I don’t mind a grind really, it gives me something to work toward. My issue now is that I want a straightforward carousel to get favors, similar to what you could do to get favors with the docks or rubbery men, or even a slightly luck based method with the finishing school used with tomb colonists and urchins. Criminals wasn’t that bad because the opportunity cards were abundant with their favors, but I do not want to rely on RNG from opportunity cards to get favors. Give us a carousel to work towards for favors, and it will at least give us a set goal to work towards.

But again a carousel defeats the purpose of what the the renown grind is supposed to be. It’s supposed to be increased gradually as you play and ally with factions. It just sucks for us end-game players because we’ve gone through that already and can’t do it as we go along. But it will likely work out well for people who join the game from now on. Us end game players may just have to suck it up during this initial awkward period.

Anyway, why not set a different goal to work towards? I log in twice a day, play all my cards, and then spend the rest of my time grinding for another overgoat. And my renown still goes up pretty fast. I’m never hurting for docks/criminals/urchin favors, and it’s gotten to the point where grinding for renown is actually interfering with my other grind because converting favors to renown can get expensive when you have three seperate grinds going on and one of them is almost always ready to be converted.
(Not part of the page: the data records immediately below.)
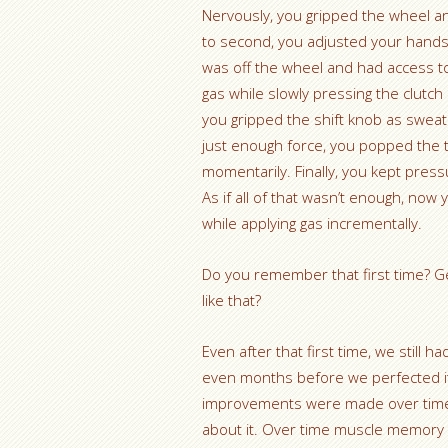
Nervously, you gripped the wheel an
to second, you adjusted your hands 
was off the wheel and had access to
gas while slowly pressing the clutch
you gripped the shift knob as sweat 
just enough force, you popped the t
momentarily. Finally, you kept pressu
As if all of that wasn’t enough, now
while applying gas incrementally.
Do you remember that first time? Get
like that?
Even after that first time, we still h
even months before we perfected it
improvements were made over time b
about it. Over time muscle memory t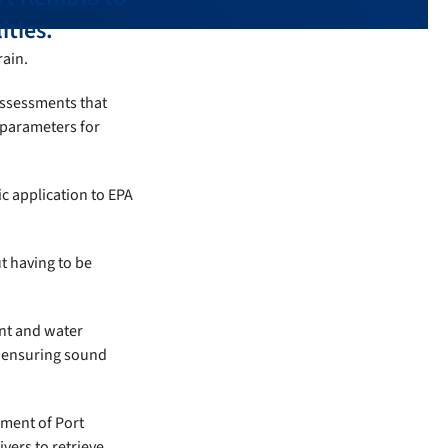
ities.
rain.
assessments that
 parameters for
c application to EPA
t having to be
nt and water
, ensuring sound
ment of Port
vers to retrieve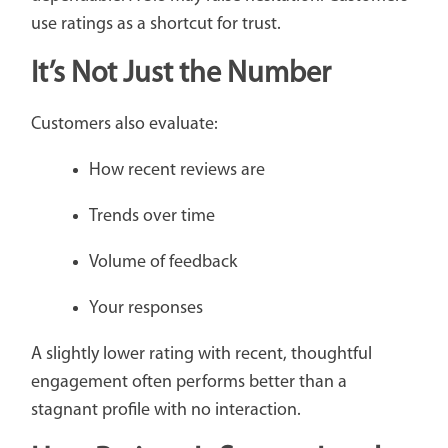
use ratings as a shortcut for trust.
It’s Not Just the Number
Customers also evaluate:
How recent reviews are
Trends over time
Volume of feedback
Your responses
A slightly lower rating with recent, thoughtful
engagement often performs better than a
stagnant profile with no interaction.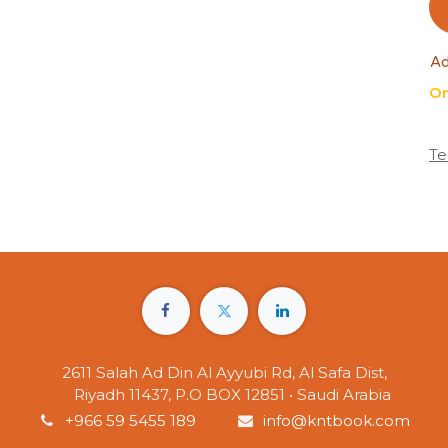
Ad
On
Te
2611 Salah Ad Din Al Ayyubi Rd, Al Safa Dist,
Riyadh 11437, P.O BOX 12851 • Saudi Arabia
+966 59 5455 189
info@kntbook.com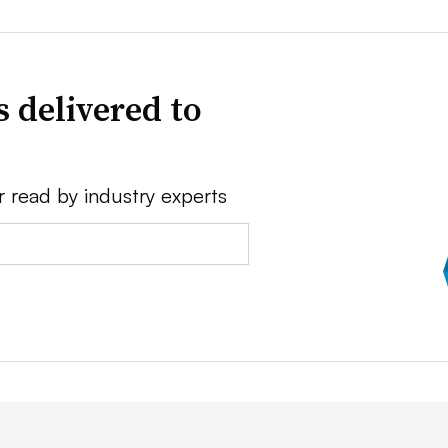
 delivered to
r read by industry experts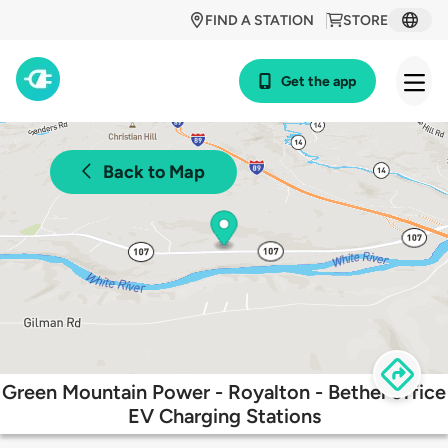
FIND A STATION
STORE
Get the app
Back to Map
Green Mountain Power - Royalton - Bethel office
EV Charging Stations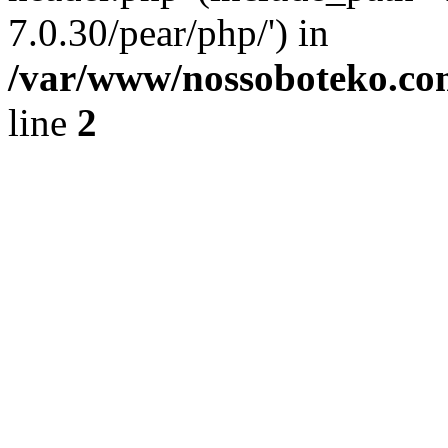
7.0.30/pear/php/') in
/var/www/nossoboteko.co
line
2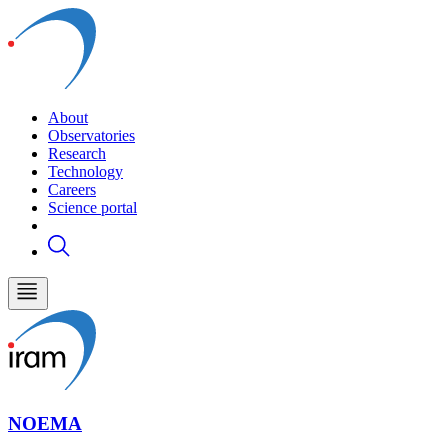
About
Observatories
Research
Technology
Careers
Science portal
NOEMA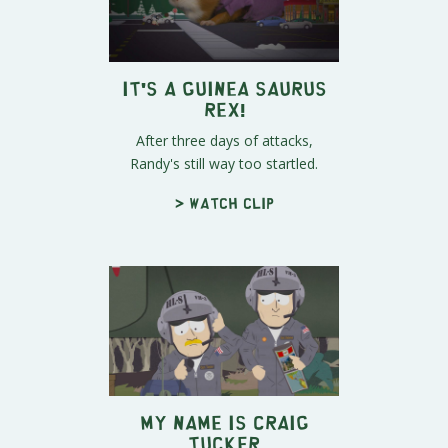
It's a Guinea Saurus
Rex!
After three days of attacks,
Randy's still way too startled.
> Watch clip
My Name Is Craig
Tucker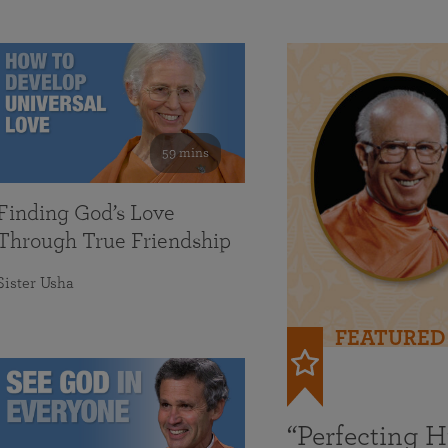
59 mins
Finding God’s Love
Through True Friendship
Sister Usha
FEATURED
“Perfecting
We’ve gone through that already, but the conversion rate hasn’t reflected that. It feels as if all of my constable and devil acquaintances have forgotten about my existence overnight for some reason, and now I have to regain their trust all over again, with no way of doing it but an extremely boring grind that depends almost entirely on luck. All of the RP decisions I made on conflict cards no longer matter, because my highest levels of connected were in the mid-40s, so at the present rate I just have to start all over again with everyone. I never spent much time grinding connected, because I liked the organic way it felt. It did what you believe renown should do: increased- and decreased- gradually as I went through my day. I enjoyed that, and I wouldn’t mind renown that much if it didn’t feel like it erased all of my previous interactions with all of the factions. Of course, people who’ve put a lot of effort into grinding connected should be rewarded and have easier access to the higher tier items. But with all of the time my Watchful character spent solving mysteries with the constables, I feel like she would have earned a +4 item from them. Not to mention that, after interacting with them so often, it’s simply weird to read that she is only known to the newest recruits.